Marsalis leaned into this last role during the more recent performance, maybe because he was accompanied by his young charges at Lincoln Center, or perhaps because it took place at a local high school. Whatever the reason, he was dropping prodigious knowledge born of a life in jazz. During one of the soliloquies he delivered between numbers, he distilled the essence of jazz to three lessons: playing together, playing alone, and what he calls "the blues ethos."

Playing together | Marsalis says that jazz musicians spend most of their careers playing music they'd rather not be playing with people they'd rather not be playing with. He counsels young artists to accept it and learn to do it early on.

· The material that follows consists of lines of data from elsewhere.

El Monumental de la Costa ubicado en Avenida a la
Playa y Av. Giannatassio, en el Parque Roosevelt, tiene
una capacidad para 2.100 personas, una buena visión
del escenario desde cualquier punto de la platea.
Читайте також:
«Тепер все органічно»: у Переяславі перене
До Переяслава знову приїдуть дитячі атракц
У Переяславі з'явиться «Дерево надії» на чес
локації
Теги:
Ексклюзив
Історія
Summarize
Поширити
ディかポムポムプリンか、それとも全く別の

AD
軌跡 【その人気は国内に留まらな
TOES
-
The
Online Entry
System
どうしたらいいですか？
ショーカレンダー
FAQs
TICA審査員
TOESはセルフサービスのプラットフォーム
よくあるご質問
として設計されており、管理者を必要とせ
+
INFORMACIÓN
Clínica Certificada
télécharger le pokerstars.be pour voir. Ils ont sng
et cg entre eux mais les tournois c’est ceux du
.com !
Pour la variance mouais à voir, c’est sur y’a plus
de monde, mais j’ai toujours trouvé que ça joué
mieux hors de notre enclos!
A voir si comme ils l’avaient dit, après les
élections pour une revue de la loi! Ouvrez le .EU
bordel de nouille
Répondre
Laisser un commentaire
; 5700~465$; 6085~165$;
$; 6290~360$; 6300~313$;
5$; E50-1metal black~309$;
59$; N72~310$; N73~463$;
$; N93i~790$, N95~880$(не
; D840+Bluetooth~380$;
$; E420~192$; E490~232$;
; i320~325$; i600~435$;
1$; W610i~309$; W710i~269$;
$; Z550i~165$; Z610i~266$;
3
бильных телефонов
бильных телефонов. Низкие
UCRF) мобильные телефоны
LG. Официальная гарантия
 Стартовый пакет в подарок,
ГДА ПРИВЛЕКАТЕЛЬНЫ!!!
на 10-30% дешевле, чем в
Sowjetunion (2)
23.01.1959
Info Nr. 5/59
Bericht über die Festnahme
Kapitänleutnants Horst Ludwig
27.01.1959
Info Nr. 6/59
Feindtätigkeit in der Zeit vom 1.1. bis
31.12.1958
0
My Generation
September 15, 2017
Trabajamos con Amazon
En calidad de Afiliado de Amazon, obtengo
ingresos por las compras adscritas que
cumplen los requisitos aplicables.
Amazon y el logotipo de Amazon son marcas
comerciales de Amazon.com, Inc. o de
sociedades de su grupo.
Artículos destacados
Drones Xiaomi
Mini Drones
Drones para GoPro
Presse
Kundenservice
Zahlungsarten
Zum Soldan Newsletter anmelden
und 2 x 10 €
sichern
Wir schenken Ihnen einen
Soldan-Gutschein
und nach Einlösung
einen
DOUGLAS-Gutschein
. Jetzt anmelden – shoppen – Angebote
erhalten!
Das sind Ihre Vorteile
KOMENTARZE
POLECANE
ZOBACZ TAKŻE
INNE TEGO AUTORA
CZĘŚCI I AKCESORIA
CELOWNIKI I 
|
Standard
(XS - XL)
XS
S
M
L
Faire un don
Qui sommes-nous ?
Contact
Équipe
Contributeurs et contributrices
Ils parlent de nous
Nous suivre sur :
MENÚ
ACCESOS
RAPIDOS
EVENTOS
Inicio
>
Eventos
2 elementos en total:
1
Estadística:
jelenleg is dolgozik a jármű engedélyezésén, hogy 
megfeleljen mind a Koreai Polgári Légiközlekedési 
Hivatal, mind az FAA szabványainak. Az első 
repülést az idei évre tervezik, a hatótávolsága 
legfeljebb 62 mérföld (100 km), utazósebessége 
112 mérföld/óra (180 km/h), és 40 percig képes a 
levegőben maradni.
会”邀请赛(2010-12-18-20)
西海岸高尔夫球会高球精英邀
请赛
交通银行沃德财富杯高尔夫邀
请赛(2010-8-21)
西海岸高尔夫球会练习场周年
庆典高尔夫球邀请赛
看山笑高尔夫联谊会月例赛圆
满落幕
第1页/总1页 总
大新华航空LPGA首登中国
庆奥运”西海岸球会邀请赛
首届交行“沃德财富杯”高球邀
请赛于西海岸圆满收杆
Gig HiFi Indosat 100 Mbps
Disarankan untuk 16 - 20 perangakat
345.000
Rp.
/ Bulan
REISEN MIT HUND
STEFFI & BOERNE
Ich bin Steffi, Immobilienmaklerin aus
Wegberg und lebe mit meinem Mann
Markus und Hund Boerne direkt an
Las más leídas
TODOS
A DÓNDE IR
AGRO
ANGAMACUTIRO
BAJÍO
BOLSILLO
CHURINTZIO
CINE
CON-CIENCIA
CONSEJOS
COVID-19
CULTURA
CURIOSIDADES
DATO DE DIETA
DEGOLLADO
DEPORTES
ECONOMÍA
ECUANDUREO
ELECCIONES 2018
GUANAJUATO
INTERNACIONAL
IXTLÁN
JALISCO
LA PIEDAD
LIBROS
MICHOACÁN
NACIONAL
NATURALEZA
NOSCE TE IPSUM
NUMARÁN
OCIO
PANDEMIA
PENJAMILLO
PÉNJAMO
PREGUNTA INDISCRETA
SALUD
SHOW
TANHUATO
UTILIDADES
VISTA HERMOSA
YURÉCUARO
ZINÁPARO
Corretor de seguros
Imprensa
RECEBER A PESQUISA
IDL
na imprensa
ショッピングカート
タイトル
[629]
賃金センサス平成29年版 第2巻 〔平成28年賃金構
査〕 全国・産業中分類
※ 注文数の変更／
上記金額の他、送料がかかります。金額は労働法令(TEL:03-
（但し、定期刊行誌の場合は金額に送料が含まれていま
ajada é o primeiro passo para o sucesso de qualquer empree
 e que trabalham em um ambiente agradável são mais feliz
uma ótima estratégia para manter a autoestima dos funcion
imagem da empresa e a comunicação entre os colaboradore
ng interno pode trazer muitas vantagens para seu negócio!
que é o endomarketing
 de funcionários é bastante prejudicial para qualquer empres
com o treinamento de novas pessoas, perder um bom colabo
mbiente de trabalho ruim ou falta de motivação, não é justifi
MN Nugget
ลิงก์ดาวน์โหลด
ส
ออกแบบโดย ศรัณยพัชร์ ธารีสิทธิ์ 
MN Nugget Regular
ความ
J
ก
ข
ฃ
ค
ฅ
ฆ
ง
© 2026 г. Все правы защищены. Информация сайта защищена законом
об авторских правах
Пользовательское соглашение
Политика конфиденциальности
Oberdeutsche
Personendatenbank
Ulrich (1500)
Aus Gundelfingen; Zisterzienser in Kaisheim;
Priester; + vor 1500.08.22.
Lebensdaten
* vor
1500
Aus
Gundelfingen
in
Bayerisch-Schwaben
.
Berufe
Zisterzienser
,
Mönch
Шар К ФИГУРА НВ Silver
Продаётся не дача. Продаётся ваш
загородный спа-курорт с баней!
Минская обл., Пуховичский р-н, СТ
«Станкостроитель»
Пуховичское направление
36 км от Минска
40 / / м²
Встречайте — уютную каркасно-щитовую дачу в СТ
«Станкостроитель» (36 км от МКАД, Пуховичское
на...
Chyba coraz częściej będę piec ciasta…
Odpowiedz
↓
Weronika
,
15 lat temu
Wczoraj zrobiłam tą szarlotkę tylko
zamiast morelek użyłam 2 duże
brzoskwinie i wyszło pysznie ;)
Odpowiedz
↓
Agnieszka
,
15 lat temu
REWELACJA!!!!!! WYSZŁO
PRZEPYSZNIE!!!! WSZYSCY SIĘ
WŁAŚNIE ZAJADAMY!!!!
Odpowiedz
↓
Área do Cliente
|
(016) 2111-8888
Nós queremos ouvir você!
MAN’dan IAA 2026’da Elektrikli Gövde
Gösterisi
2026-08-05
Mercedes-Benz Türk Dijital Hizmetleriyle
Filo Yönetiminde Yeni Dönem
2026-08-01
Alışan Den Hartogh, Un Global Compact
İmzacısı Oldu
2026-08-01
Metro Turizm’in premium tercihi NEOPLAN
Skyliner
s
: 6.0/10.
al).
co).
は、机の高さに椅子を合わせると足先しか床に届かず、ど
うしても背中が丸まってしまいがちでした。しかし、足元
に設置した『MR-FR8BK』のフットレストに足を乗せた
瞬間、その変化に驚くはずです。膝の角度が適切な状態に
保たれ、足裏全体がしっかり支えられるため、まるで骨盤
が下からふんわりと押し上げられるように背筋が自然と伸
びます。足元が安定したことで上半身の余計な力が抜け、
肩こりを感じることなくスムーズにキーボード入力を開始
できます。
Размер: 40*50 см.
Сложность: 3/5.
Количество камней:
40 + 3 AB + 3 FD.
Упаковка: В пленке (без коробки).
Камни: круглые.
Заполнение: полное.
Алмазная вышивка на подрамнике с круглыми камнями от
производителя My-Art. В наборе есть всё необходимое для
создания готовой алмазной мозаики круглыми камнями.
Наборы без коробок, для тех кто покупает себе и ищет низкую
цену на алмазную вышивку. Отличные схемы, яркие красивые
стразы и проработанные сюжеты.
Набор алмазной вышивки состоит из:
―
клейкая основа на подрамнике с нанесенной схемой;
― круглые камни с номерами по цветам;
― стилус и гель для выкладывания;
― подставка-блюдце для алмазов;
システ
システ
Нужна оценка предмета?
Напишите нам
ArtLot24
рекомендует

Playing alone | Improvising is something everyone acquainted with jazz understands. Marsalis tells young musicians that when their turn in the spotlight comes, they had better have something to say and something to play.

The blues ethos | But it was the third element, the blues ethos, that left the most lasting impression on me. He defines it as an optimism that is not naive.

The blues ethos: an optimism that is not naive.

I can't get it out of my head.

For more than 20 years, I have worked at the intersection of coffee and international development, coordinates at which I found it hard to remain naive for long.

Early on in my career, I came to embrace coffee quality because everything in my experience suggested that the most reliable way for producers to hedge risk and seize opportunity is to adopt a quality-first strategy. I am at CQI because it was founded on a commitment to quality and its work is rooted in efforts to leverage quality improvements to change lives.

That worthy work is hard enough to do in a vacuum. But it doesn't happen in a vacuum, of course, it happens against the backdrop of life in tropical countries often marked by chronic economic, ecological, social, and political disruption.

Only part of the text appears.